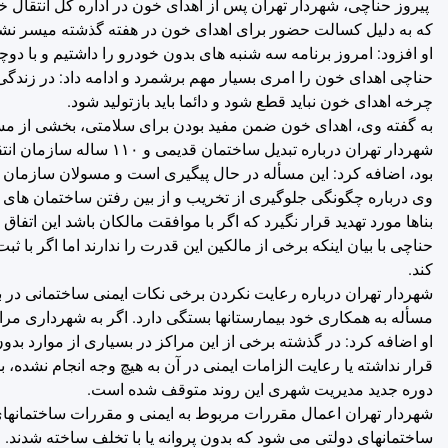
پیروز حناچی، شهردار تهران پس از اهدای خون در اداره کل انتقال 
که به دلیل کسالت حضور برای اهدای خون در هفته گذشته میسر نشد و 
او افزود: امروز برنامه سه شنبه های بدون خودرو را داشتیم و با دو
حناچی اهدای خون را امری بسیار مهم برشمرد و ادامه داد: در زندگ
چرخه اهدای خون نباید قطع شود و دائما باید بازتولید شود.
به گفته وی، اهدای خون ضمن مفید بودن برای سلامتی، بخشی از مس
شهردار تهران درباره تبد
بود، اضافه کرد: این مسأله در حال پیگیری است و مسولان سازمان ان
وی درباره چگونگی جلوگیری از تخریب و از بین رفتن ساختمان های
بناها مورد تهدید قرار نگیرد که اگر با موافقت مالکان باشد این اتفاق 
حناچی با بیان اینکه برخی از مالکین این قدرت را ندارند اما اگر ب
کند.
شهردار تهران درباره رعایت نکردن برخی نکات ایمنی ساختمانی در 
مسأله به همکاری خود بیمارستانها بستگی دارد. اگر به شهرداری مر
او اضافه کرد: در گذشته برخی از این مراکز در بسیاری از موارد بد
قرار نداشته یا رعایت الزامات ایمنی در آن به هیچ وجه انجام نشده، 
دوره جدید مدیریت شهری این روند متوقف شده است.
شهردار تهران اعمال مقررات مربوط به ایمنی و مقررات ساختمانهای 
ساختمانهای دولتی می شود که بدون پروانه یا با تخلف ساخته شدند.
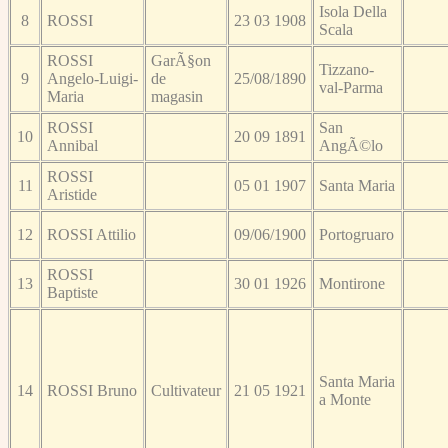
Isola Della
8
ROSSI
23 03 1908
Scala
ROSSI
GarÃ§on
Tizzano-
9
Angelo-Luigi-
de
25/08/1890
val-Parma
Maria
magasin
ROSSI
San
10
20 09 1891
Annibal
AngÃ©lo
ROSSI
11
05 01 1907
Santa Maria
Aristide
12
ROSSI Attilio
09/06/1900
Portogruaro
ROSSI
13
30 01 1926
Montirone
Baptiste
Santa Maria
14
ROSSI Bruno
Cultivateur
21 05 1921
a Monte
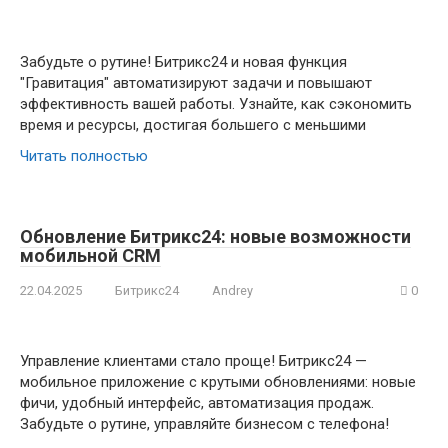
Забудьте о рутине! Битрикс24 и новая функция
"Гравитация" автоматизируют задачи и повышают
эффективность вашей работы. Узнайте, как сэкономить
время и ресурсы, достигая большего с меньшими
Читать полностью
Обновление Битрикс24: новые возможности
мобильной CRM
22.04.2025
Битрикс24
Andrey
0
Управление клиентами стало проще! Битрикс24 —
мобильное приложение с крутыми обновлениями: новые
фичи, удобный интерфейс, автоматизация продаж.
Забудьте о рутине, управляйте бизнесом с телефона!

• Work task: Each entry above must be printed exactly, apart from its pictures.

• Reply:
پیروز حناچی، شهردار تهران پس از اهدای خون در اداره کل انتقال 
که به دلیل کسالت حضور برای اهدای خون در هفته گذشته میسر نشد و 
او افزود: امروز برنامه سه شنبه های بدون خودرو را داشتیم و با دو
حناچی اهدای خون را امری بسیار مهم برشمرد و ادامه داد: در زندگ
چرخه اهدای خون نباید قطع شود و دائما باید بازتولید شود.
به گفته وی، اهدای خون ضمن مفید بودن برای سلامتی، بخشی از مس
شهردار تهران درباره تبد
بود، اضافه کرد: این مسأله در حال پیگیری است و مسولان سازمان ان
وی درباره چگونگی جلوگیری از تخریب و از بین رفتن ساختمان های
بناها مورد تهدید قرار نگیرد که اگر با موافقت مالکان باشد این اتفاق 
حناچی با بیان اینکه برخی از مالکین این قدرت را ندارند اما اگر ب
کند.
شهردار تهران درباره رعایت نکردن برخی نکات ایمنی ساختمانی در 
مسأله به همکاری خود بیمارستانها بستگی دارد. اگر به شهرداری مر
او اضافه کرد: در گذشته برخی از این مراکز در بسیاری از موارد بد
قرار نداشته یا رعایت الزامات ایمنی در آن به هیچ وجه انجام نشده، 
دوره جدید مدیریت شهری این روند متوقف شده است.
شهردار تهران اعمال مقررات مربوط به ایمنی و مقررات ساختمانهای 
ساختمانهای دولتی می شود که بدون پروانه یا با تخلف ساخته شدند.
Isola Della
8
ROSSI
23 03 1908
Scala
ROSSI
GarÃ§on
Tizzano-
9
Angelo-Luigi-
de
25/08/1890
val-Parma
Maria
magasin
ROSSI
San
10
20 09 1891
Annibal
AngÃ©lo
ROSSI
11
05 01 1907
Santa Maria
Aristide
12
ROSSI Attilio
09/06/1900
Portogruaro
ROSSI
13
30 01 1926
Montirone
Baptiste
Santa Maria
14
ROSSI Bruno
Cultivateur
21 05 1921
a Monte
Забудьте о рутине! Битрикс24 и новая функция
"Гравитация" автоматизируют задачи и повышают
эффективность вашей работы. Узнайте, как сэкономить
время и ресурсы, достигая большего с меньшими
Читать полностью
Обновление Битрикс24: новые возможности
мобильной CRM
22.04.2025
Битрикс24
Andrey
0
Управление клиентами стало проще! Битрикс24 —
мобильное приложение с крутыми обновлениями: новые
фичи, удобный интерфейс, автоматизация продаж.
Забудьте о рутине, управляйте бизнесом с телефона!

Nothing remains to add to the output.